Tarihi şuuru olmayan, Gazi Mustafa Kemal'in mücadelesini bilmeyen, Cumhuriyet'in niçin kurulduğunu anlamayan birileri farklı niyetler arasa da biz dün sadece Filistin ile dayanışmamızı göstermekle kalmadık. Bu miting ile gönül coğrafyamızın tamamına teşmil ettiğimiz istiklalimizi ve istikbalimizi koruma kararlılığımızı bir kez daha tüm dünyaya duyurduk. Atatürk Havalimanı'ndaki o muhteşem birliktelikle cumhuriyetimizin yüzüncü yılında Gazi Mustafa Kemal'in ruhunu da şad ettik.
"GAZİİN VEFATINDAN SONRAKİ TEK PARTİ DÖNEMİ..."
Cumhuriyet'in zamanla demokrasi ile buluşturulması Gazi'nin hayattayken en büyük ideallerinden biri olmuştur. Ancak Türkiye'nin demokrasi yolculuğu uzun yıllardır sekteye uğradı. Özellikle Gazi'nin vefatından sonraki tek parti dönemi, milletimizin hafızasında silinmesi mümkün olmayan derin acı ve yaralar bırakmıştır. Özellikle, rahmetli Menderes ile başlayan demokrasi ve kalkınma hamlesi ilk olarak 27 Mayıs darbesi ile yarım kalmış, ardından her yıl 10 yılda bir tekrarlanan müdahalelerle ülkemiz hak ettiği demokratik iklime kavuşamamıştır. Türkiye'yi içine düştüğü bu fasit daireden Anadolu ihtilali ile 2002'de kurtaran biz olduk. Millete efendilik yoktur, hizmet vardır inancıyla tam 21 yıldır mensubu olmaktan iftihar ettiğimiz aziz milletimize hizmet ediyoruz.
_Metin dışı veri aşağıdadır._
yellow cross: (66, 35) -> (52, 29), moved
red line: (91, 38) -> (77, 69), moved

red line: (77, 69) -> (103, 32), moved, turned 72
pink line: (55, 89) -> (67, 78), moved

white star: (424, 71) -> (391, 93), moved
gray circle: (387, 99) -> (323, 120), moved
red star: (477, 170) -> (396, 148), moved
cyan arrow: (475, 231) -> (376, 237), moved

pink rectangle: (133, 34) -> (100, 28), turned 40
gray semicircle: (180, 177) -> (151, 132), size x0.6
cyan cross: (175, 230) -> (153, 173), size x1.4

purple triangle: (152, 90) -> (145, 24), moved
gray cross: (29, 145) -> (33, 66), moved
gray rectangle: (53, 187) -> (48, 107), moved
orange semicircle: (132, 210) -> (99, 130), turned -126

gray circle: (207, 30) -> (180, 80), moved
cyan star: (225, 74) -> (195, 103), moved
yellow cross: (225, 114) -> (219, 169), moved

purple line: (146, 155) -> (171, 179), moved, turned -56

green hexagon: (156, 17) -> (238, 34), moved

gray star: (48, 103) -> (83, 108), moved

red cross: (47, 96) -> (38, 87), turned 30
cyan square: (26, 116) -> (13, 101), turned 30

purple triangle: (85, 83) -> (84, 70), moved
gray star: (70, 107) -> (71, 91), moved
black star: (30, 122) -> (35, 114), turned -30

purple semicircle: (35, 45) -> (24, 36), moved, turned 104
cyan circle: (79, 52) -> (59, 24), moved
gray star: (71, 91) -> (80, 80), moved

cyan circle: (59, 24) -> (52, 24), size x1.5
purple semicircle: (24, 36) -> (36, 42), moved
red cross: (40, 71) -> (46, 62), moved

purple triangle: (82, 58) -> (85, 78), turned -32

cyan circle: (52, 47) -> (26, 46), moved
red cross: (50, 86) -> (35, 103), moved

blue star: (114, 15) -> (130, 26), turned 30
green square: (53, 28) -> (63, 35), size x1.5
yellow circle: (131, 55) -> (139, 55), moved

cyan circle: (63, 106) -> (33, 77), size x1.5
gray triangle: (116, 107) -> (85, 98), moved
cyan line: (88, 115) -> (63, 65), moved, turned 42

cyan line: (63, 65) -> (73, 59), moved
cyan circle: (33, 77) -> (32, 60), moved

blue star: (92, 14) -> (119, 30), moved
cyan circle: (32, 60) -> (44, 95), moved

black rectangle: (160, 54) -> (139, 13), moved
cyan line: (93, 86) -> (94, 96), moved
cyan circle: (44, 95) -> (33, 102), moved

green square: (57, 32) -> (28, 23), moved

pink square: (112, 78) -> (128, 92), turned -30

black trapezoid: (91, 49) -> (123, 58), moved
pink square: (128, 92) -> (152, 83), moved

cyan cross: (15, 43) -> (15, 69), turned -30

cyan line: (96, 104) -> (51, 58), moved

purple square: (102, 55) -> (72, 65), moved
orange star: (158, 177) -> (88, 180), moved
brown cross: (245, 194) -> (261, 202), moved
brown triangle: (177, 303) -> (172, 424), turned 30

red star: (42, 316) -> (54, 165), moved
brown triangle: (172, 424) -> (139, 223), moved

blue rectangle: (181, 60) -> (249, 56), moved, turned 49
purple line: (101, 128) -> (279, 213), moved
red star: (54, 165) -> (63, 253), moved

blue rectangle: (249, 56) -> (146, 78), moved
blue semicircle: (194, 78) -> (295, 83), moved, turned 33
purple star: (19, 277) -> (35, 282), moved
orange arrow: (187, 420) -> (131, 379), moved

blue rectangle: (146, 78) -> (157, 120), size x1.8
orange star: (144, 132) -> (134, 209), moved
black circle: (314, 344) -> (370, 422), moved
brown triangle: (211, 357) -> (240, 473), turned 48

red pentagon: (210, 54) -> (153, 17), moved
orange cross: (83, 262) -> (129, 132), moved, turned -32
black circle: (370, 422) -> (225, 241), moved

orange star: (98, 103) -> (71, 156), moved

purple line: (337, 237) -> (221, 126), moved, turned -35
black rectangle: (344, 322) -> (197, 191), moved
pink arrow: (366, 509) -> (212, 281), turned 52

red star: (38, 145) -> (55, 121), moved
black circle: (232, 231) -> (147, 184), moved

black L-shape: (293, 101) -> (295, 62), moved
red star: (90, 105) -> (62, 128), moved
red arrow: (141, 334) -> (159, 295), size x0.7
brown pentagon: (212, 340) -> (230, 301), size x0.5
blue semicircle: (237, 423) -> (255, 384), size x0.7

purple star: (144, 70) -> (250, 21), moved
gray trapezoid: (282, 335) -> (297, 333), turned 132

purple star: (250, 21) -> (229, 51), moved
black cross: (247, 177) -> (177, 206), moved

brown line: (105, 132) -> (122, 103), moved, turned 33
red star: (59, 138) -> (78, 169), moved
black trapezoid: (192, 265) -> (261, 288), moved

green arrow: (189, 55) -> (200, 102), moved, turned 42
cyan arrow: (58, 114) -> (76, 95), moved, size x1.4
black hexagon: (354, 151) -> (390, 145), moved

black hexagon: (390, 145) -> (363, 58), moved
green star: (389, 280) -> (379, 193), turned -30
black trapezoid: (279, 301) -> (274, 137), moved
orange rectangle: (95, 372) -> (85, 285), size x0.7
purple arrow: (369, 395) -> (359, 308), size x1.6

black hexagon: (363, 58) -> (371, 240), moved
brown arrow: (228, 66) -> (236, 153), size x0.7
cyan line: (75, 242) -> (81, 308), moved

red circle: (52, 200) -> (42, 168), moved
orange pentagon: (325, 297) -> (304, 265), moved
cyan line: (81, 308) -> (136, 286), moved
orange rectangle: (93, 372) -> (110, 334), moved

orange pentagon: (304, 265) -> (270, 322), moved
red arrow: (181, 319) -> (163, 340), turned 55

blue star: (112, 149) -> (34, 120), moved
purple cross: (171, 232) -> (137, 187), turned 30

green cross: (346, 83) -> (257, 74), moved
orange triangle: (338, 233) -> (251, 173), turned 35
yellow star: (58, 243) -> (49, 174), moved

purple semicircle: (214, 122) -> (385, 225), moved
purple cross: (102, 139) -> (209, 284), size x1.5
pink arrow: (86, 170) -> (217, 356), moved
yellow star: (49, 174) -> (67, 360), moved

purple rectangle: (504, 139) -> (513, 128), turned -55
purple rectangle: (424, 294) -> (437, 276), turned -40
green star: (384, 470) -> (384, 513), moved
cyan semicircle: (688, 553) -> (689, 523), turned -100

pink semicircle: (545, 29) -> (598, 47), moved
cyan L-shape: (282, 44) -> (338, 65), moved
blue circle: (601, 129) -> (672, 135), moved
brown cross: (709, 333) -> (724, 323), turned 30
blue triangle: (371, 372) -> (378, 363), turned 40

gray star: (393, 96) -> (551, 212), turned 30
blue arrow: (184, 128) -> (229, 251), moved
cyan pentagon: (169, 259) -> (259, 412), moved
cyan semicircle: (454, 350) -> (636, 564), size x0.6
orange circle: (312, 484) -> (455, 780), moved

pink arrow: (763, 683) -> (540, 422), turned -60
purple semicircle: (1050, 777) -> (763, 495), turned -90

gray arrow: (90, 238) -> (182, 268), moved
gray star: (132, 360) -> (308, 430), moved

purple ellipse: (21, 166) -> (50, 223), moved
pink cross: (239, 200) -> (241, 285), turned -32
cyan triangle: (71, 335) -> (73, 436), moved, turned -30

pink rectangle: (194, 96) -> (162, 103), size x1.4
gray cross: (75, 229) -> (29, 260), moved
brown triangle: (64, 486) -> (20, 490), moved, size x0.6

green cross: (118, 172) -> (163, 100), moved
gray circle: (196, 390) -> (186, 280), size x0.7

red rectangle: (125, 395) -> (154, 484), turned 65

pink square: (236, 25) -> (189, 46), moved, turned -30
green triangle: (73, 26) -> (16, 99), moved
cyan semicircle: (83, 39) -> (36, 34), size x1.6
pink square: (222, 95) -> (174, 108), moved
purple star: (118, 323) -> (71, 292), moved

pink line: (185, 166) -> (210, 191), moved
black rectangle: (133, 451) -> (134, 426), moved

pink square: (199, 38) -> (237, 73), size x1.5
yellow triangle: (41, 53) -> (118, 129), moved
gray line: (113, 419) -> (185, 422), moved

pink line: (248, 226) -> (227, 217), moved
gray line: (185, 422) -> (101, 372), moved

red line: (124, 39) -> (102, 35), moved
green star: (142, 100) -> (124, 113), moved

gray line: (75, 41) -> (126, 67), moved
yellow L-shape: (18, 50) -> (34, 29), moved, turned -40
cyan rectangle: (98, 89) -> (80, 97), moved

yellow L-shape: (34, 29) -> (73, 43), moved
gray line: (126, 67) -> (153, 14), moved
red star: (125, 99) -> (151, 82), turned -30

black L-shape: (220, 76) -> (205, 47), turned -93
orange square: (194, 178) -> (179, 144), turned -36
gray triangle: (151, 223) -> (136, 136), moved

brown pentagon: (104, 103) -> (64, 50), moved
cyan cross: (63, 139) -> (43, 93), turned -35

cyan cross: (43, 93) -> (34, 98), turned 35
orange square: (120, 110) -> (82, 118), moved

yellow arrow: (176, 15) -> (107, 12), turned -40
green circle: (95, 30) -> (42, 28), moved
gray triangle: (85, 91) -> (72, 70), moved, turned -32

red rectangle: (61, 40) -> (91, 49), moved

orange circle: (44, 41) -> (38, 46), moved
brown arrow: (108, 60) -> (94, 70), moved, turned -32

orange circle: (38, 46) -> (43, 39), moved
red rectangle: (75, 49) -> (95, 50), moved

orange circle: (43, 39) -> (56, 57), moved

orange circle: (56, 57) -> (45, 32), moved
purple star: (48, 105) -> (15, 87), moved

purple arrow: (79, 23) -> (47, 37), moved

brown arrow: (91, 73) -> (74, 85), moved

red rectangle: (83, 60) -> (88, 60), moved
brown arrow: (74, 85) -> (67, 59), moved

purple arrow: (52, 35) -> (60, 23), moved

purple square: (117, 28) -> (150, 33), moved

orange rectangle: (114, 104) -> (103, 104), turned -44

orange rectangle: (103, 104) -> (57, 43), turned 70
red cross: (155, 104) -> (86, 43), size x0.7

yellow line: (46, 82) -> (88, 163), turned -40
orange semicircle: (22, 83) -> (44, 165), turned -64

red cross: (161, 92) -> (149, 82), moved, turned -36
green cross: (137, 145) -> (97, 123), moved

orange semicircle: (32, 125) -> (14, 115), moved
"CUMHURBAŞKANLIĞI HÜKÜMET SİSTEMİ BİR DÖNÜM NOKTASI"
İnsansız hava araçlarından Karadeniz'deki doğal gaz keşfimize, dış politikadan turizm, kültür, sanayi, teknoloji, güvenliğe kadar her alanda Türkiye'yi Cumhuriyet tarihinin en büyük eser ve yatırımlarıyla buluşturduğumuzu görebiliriz. Her biri milletimizin gurur abidesi olan bu muhteşem eserlerin çoğunu cumhuriyetimizin yıl dönemlerinde ve yıl dönümlerinde hizmete açmaya itina gösterdik. Alt yapı ve üst yapı yatırımlarımızın yanı sıra, hak ve hürriyetler alanında da ülkemizin dünyanın devler ligine çıkardık. Halkımızın takdiri ile 16 Nisan 2017 yılında yeni yönetim sistemine geçerek, Cumhur ile Cumhuriyet'i, Cumhuriyet ile demokrasiyi kucaklaştırdık. Cumhurbaşkanlığı hükümet sistemi, ülkemizin demokrasiyi tüm kurumlarıyla tesis etme ve milli iradeyi tam anlamıyla hakim kılma mücadelesinde bir dönüm noktası olmuştur.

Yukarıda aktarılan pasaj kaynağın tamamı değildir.